The story is recounted in this article:

"Young Chinese activist missing after sharing plan to wear ‘Xitler’ t-shirt in public – report" (Catherine Lai, Hong Kong Free Press [11/3/16])

The first of the three slogans needs no explanation.  The other two require considerable unpacking to appreciate their full impact.

Xí bāozi 習包子 ("steamed stuffed bun Xi")

There are many different varieties of baozi, but they usually have a bread-like (made with yeast) outer covering and a filling made of meat, vegetables, bean paste, etc.  They are typically eaten for breakfast and are considered to be simple fare.

Xi Jinping got his nickname as "Xí bāozi 習包子" ("steamed stuffed bun Xi") due to the much publicized visit he made to the famous Qìngfēng bāozi pù 庆丰包子铺 ("Qingfeng baozi shop") in Beijing.  During and after his visit to the shop, media swarmed over the place and were eager to portray an image of Xi as being down to earth and close to the people.  Those who dislike Xi use this nickname sarcastically against him for being a hick and for hypocritically "putting on a show" (zuòxiù).

There's a Chinese Wikipedia article on the "Xi Jinping eats steamed stuffed bun affair".  China Digital Times' "Grass-Mud Horse Lexicon" has an entry for "Steamed Bun Xi" (Xí Bāozi 习包子).

The satirical nuances of the "steamed bun" moniker become even more biting when combined with the idea of "core / nucleus", as in this tweet.
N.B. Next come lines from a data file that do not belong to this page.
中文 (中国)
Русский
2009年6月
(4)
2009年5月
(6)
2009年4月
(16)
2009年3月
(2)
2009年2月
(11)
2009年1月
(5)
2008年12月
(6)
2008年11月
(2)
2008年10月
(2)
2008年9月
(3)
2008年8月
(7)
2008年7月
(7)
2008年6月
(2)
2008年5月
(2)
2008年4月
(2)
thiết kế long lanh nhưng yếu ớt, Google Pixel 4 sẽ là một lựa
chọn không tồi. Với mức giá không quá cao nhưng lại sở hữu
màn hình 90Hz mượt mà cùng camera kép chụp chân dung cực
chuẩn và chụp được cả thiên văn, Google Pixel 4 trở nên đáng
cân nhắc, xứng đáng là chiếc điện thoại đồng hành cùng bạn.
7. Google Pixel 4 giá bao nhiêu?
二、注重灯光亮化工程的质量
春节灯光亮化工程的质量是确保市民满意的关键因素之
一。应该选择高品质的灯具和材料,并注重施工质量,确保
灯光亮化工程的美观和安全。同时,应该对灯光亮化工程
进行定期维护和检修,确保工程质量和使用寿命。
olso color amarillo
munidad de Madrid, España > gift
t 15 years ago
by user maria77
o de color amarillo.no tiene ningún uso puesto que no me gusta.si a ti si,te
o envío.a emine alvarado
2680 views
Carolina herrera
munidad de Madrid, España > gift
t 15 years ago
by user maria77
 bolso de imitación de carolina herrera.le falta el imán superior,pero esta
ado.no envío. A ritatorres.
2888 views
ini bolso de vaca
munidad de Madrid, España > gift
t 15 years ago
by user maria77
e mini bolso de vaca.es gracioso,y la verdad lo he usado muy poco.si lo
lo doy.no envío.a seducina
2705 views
Occurrences within the GFW tend to be ephemeral.

The third slogan on the t-shirt is:

dà sābì 大撒幣 ("scattering / throwing money around lavishly")

The implications of this expression are well explained by Xiao Qiang, Founder and Editor-in-Chief of China Digital Times:

It can be translated as “big spender,” a play on the literal translation of the words sā bì 撒币 “throw money” and “stupid cunt” (shǎ bī 傻逼). The nickname takes aim at the economic aid Xi has promised to foreign countries; the moniker is so widely used on Chinese social media that the censors’ repressive measures only draw more attention to it, and to the criticism embedded within it.
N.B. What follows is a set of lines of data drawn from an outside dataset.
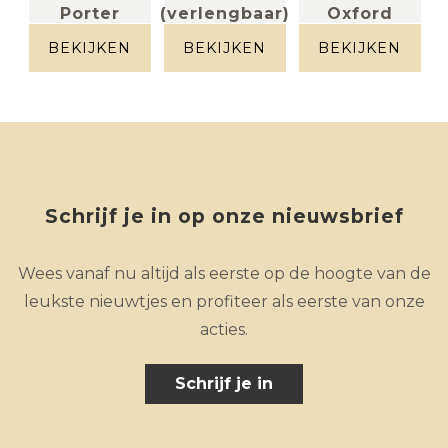
Porter
(verlengbaar)
Oxford
eik
eik fineer
massief eik
BEKIJKEN
BEKIJKEN
BEKIJKEN
Schrijf je in op onze nieuwsbrief
Wees vanaf nu altijd als eerste op de hoogte van de
leukste nieuwtjes en profiteer als eerste van onze
acties.
Schrijf je in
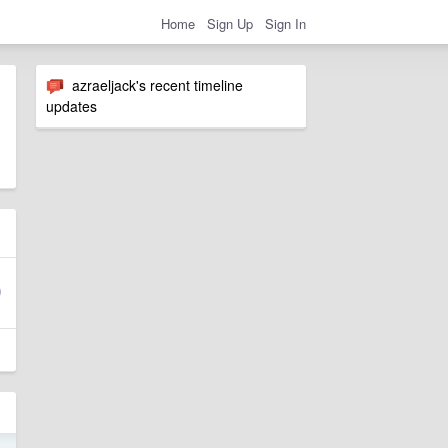
Home
Sign Up
Sign In
azraeljack's recent timeline
updates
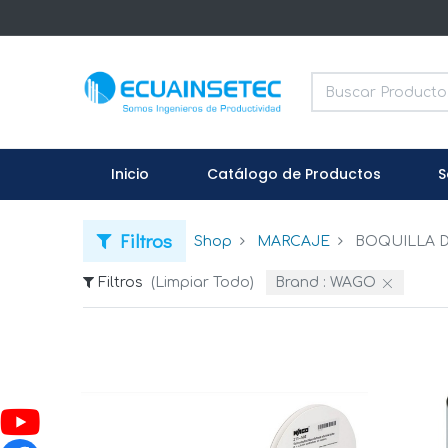
Inicio
Catálogo de Productos
S
Filtros
Shop
MARCAJE
BOQUILLA 
Filtros
(Limpiar Todo)
Brand :
WAGO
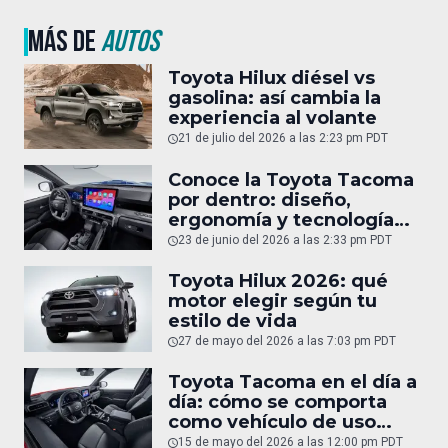
MÁS DE
AUTOS
Toyota Hilux diésel vs
gasolina: así cambia la
experiencia al volante
21 de julio del 2026 a las 2:23 pm PDT
Conoce la Toyota Tacoma
por dentro: diseño,
ergonomía y tecnología
del interior
23 de junio del 2026 a las 2:33 pm PDT
Toyota Hilux 2026: qué
motor elegir según tu
estilo de vida
27 de mayo del 2026 a las 7:03 pm PDT
Toyota Tacoma en el día a
día: cómo se comporta
como vehículo de uso
diario
15 de mayo del 2026 a las 12:00 pm PDT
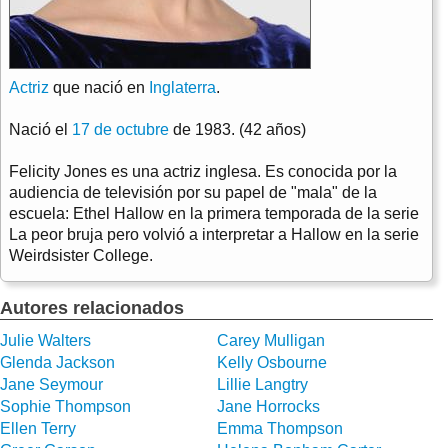
Actriz
que nació en
Inglaterra
.
Nació el
17 de octubre
de 1983. (42 años)
Felicity Jones es una actriz inglesa. Es conocida por la
audiencia de televisión por su papel de "mala" de la
escuela: Ethel Hallow en la primera temporada de la serie
La peor bruja pero volvió a interpretar a Hallow en la serie
Weirdsister College.
Autores relacionados
Julie Walters
Carey Mulligan
Glenda Jackson
Kelly Osbourne
Jane Seymour
Lillie Langtry
Sophie Thompson
Jane Horrocks
Ellen Terry
Emma Thompson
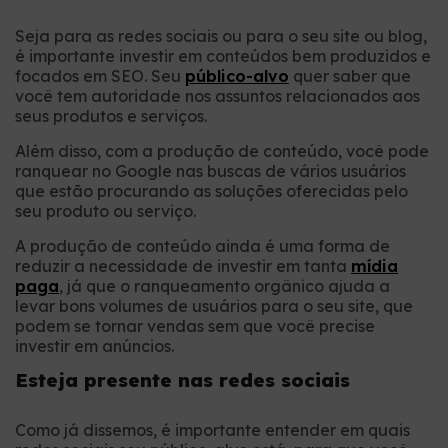
Seja para as redes sociais ou para o seu site ou blog,
é importante investir em conteúdos bem produzidos e
focados em SEO. Seu
público-alvo
quer saber que
você tem autoridade nos assuntos relacionados aos
seus produtos e serviços.
Além disso, com a produção de conteúdo, você pode
ranquear no Google nas buscas de vários usuários
que estão procurando as soluções oferecidas pelo
seu produto ou serviço.
A produção de conteúdo ainda é uma forma de
reduzir a necessidade de investir em tanta
mídia
paga
, já que o ranqueamento orgânico ajuda a
levar bons volumes de usuários para o seu site, que
podem se tornar vendas sem que você precise
investir em anúncios.
Esteja presente nas redes sociais
Como já dissemos, é importante entender em quais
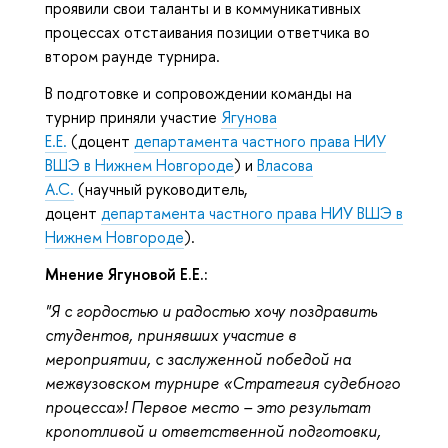
проявили свои таланты и в коммуникативных
процессах отстаивания позиции ответчика во
втором раунде турнира.
В подготовке и сопровождении команды на
турнир приняли участие
Ягунова
Е.Е.
(доцент
департамента частного права НИУ
ВШЭ в Нижнем Новгороде
) и
Власова
А.С.
(научный руководитель,
доцент
департамента частного права НИУ ВШЭ в
Нижнем Новгороде
).
Мнение Ягуновой Е.Е.:
"Я с гордостью и радостью хочу поздравить
студентов, принявших участие в
мероприятии, с заслуженной победой на
межвузовском турнире «Стратегия судебного
процесса»! Первое место – это результат
кропотливой и ответственной подготовки,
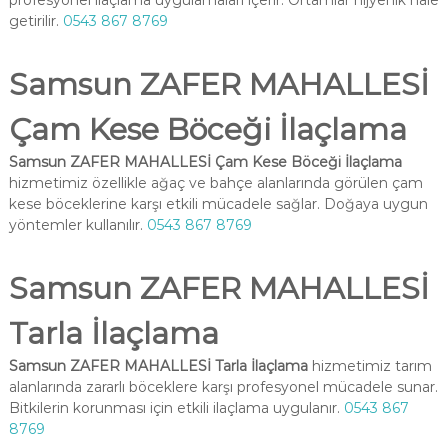
profesyonel ilaçlama uygulamaları içerir. Ortamlar hijyenik hale
getirilir.
0543 867 8769
Samsun ZAFER MAHALLESİ
Çam Kese Böceği İlaçlama
Samsun ZAFER MAHALLESİ Çam Kese Böceği İlaçlama
hizmetimiz özellikle ağaç ve bahçe alanlarında görülen çam
kese böceklerine karşı etkili mücadele sağlar. Doğaya uygun
yöntemler kullanılır.
0543 867 8769
Samsun ZAFER MAHALLESİ
Tarla İlaçlama
Samsun ZAFER MAHALLESİ Tarla İlaçlama
hizmetimiz tarım
alanlarında zararlı böceklere karşı profesyonel mücadele sunar.
Bitkilerin korunması için etkili ilaçlama uygulanır.
0543 867
8769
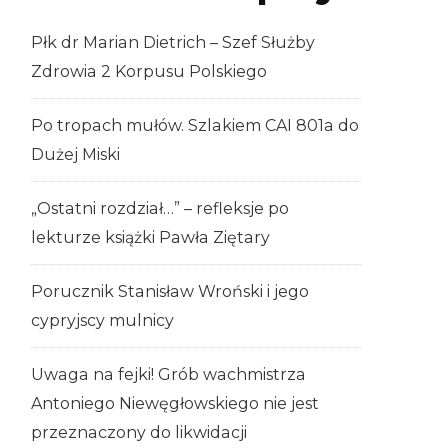
Płk dr Marian Dietrich – Szef Służby
Zdrowia 2 Korpusu Polskiego
Po tropach mułów. Szlakiem CAI 801a do
Dużej Miski
„Ostatni rozdział…” – refleksje po
lekturze książki Pawła Ziętary
Porucznik Stanisław Wroński i jego
cypryjscy mulnicy
Uwaga na fejki! Grób wachmistrza
Antoniego Niewęgłowskiego nie jest
przeznaczony do likwidacji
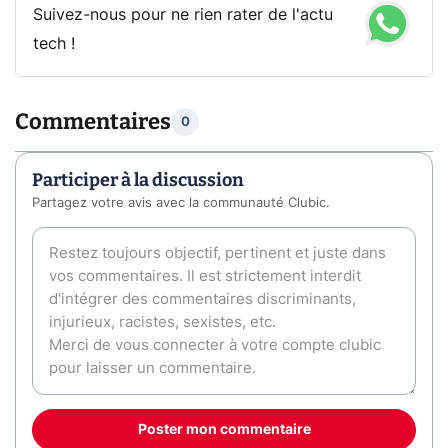
Suivez-nous pour ne rien rater de l'actu
tech !
Commentaires
0
Participer à la discussion
Partagez votre avis avec la communauté Clubic.
Poster mon commentaire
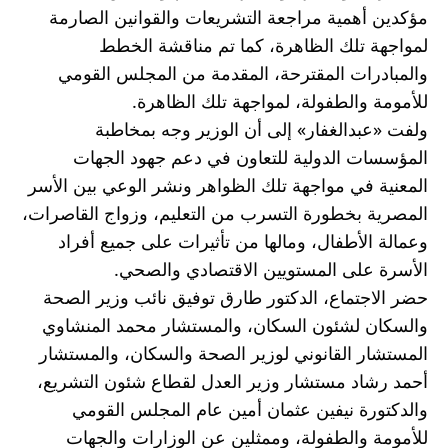
مؤكدين أهمية مراجعة التشريعات والقوانين الصارمة 
لمواجهة تلك الظاهرة، كما تم مناقشة الخطط 
والمبادرات المقترحة، المقدمة من المجلس القومي 
للأمومة والطفولة، لمواجهة تلك الظاهرة.
ولفت «عبدالغفار» إلى أن الوزير وجه بمخاطبة 
المؤسسات الدولية للتعاون في دعم جهود الجهات 
المعنية في مواجهة تلك الظواهر ونشر الوعي بين الأسر 
المصرية بخطورة التسرب من التعليم، وزواج القاصرات، 
وعمالة الأطفال، ومالها من تأثيرات على جميع أفراد 
الأسرة على المستويين الاقتصادي والصحي.
حضر الاجتماع، الدكتور طارق توفيق نائب وزير الصحة 
والسكان لشئون السكان، والمستشار محمد المنشاوي 
المستشار القانوني لوزير الصحة والسكان، والمستشار 
أحمد رشاد مستشار وزير العدل لقطاع شئون التشريع، 
والدكتورة نيفين عثمان أمين عام المجلس القومي 
للأمومة والطفولة، وممثلين عن الوزارات والجهات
The dà sābì 大撒幣 ("scattering / throwing money around lavishly") meme seems to have existed at some point a few years ago, according to Google — but that could've been an unrelated usage or a homophone for a certain crude insult or something along those lines. In any event, it has clearly become a lot more common in the past year or so and has to do with massive overseas investment, which many observers feel is experiencing its last gasp.
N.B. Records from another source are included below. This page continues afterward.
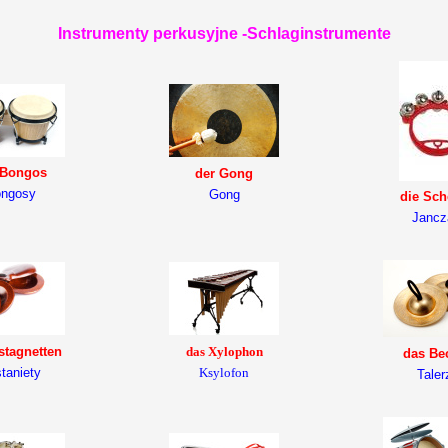
Instrumenty perkusyjne -Schlaginstrumente
 Bongos
der Gong
ngosy
Gong
die Sch
Jancz
stagnetten
das Xylophon
das Be
taniety
Ksylofon
Taler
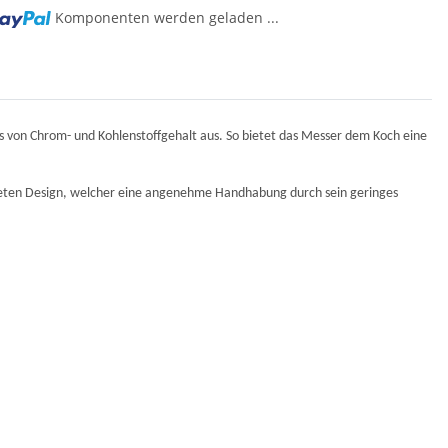
Komponenten werden geladen ...
nis von Chrom- und Kohlenstoffgehalt aus. So bietet das Messer dem Koch eine
ieten Design, welcher eine angenehme Handhabung durch sein geringes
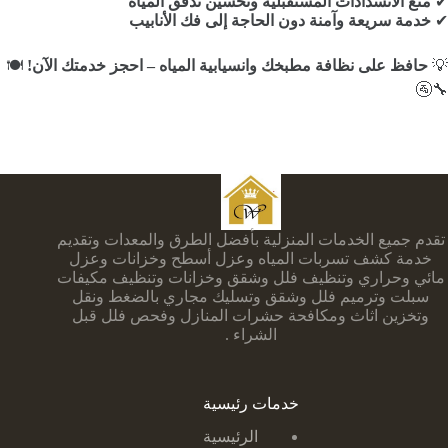
✔
منع الانسدادات المستقبلية وتحسين تدفق المياه
✔
خدمة سريعة وآمنة دون الحاجة إلى فك الأنابيب
💡
حافظ على نظافة مطبخك وانسيابية المياه – احجز خدمتك الآن!
🍽️
🔧🚰
تقدم جميع الخدمات المنزلية بأفضل الطرق والمعدات وتقديم
خدمة كشف تسربات المياه وعزل أسطح وخزانات وعزل
مائي وحراري وتنظيف فلل وشقق وخزانات وتنظيف مكيفات
سبلت وترميم فلل وشقق وتسليك مجاري بالضغط ونقل
وتخزين اثاث ومكافحة حشرات المنازل وفحص فلل قبل
الشراء .
خدمات رئيسية
الرئيسية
All three slogans taken together are a devastating indictment of the Party's core / nucleus.  Having dared to talk about wearing such a t-shirt in public in the PRC, Pyong Kwon has disappeared into the maw of the public security apparatus.  We may never see him again, but his memory and that of the triple sloganed t-shirt he was planning to wear will live on forever.

[Thanks to Jichang Lulu, Brendan O'Kane, Fangyi Cheng, Yixue Yang]


  1. John Swindle said,

    November 7, 2016 @ 1:37 am

    And what are we to make of the face?

  2. John Swindle said,

    November 7, 2016 @ 3:03 am

    Wait. I get the face. Xi Jinping is Chairman Cat. Sounds like Mao.

  3. Cervantes said,

    November 7, 2016 @ 7:09 am

    @Victor Mair:

    Having dared to talk about wearing such a t-shirt in public in the PRC, Pyong Kwon has disappeared into the maw of the public security apparatus. We may never see him again, but his memory and that of the triple sloganed t-shirt he was planning to wear will live on forever.

    You can see him in the shirt here.

  4. Victor Mair said,

    November 7, 2016 @ 7:39 am


    Photo taken 8/28/16. There are even videos of him talking, singing, dancing, playing a piano, etc. If anyone is interested, I'll post the URLs

  5. Simon P said,

    November 8, 2016 @ 1:17 am

    Visiting the Wikipedia article about the "Xi Jinping Eats a Bun Incident", I'm greeted with a curious mixture of simplified and traditional characters. It seems to vary from section to section, or sometimes it has a simplified header followed by a traditional paragraph, and in at least one case it switches mid-sentence: "共消費人民币21元". That's a bit weird. Is it me or is it Wikipedia?

    In at least one case, there's a mistaken traditional character, too, at least by HK standards: "沒有提前通知和沒有森嚴戒備的情況下造訪了一家包子". In (HK) traditional characters, 鋪 (M: pu1 C: pou1) is used as a verb, meaning "to spread out", whereas a shop is 舖 (M: pu4 C: pou3/pou3*2).

  6. B.Ma said,

    November 8, 2016 @ 9:24 am

    @Simon P

    You do know that Wikipedia articles are written by regular people, and that they are constantly being edited by other regular people, right? The contributors to each article each write in their own preferred script, which is how the text is saved in the database. The zh.wikipedia software automatically converts everything into the script you want to read (including some vocabulary differences).

    Click the "不转换" at the top left to see the available scripts.

  7. Simon P said,

    November 8, 2016 @ 9:37 am

    Sure, but I expected the link to give me one of those versions. I didn't expect it to take me to a page of mixed versions. But I guess that makes sense. Unless the address specifically takes me to a converted version, I get the "raw" version with mixed script.

    The 鋪/舖 thing is still wrong, though, and it seems it has been entered as a traditional character, so it's not the fault of the software. I guess it's a common enough mistake, though.

  8. Eidolon said,

    November 8, 2016 @ 8:35 pm

    "An officer at the Yanji police department confirmed to US-backed Radio Free Asia that Kwon is currently in police custody."

    I guess we do know where he is. Not surprising. China might tolerate online dissent up to a certain degree, but as soon as you try to take your activism off line, the police will be at your door in short order.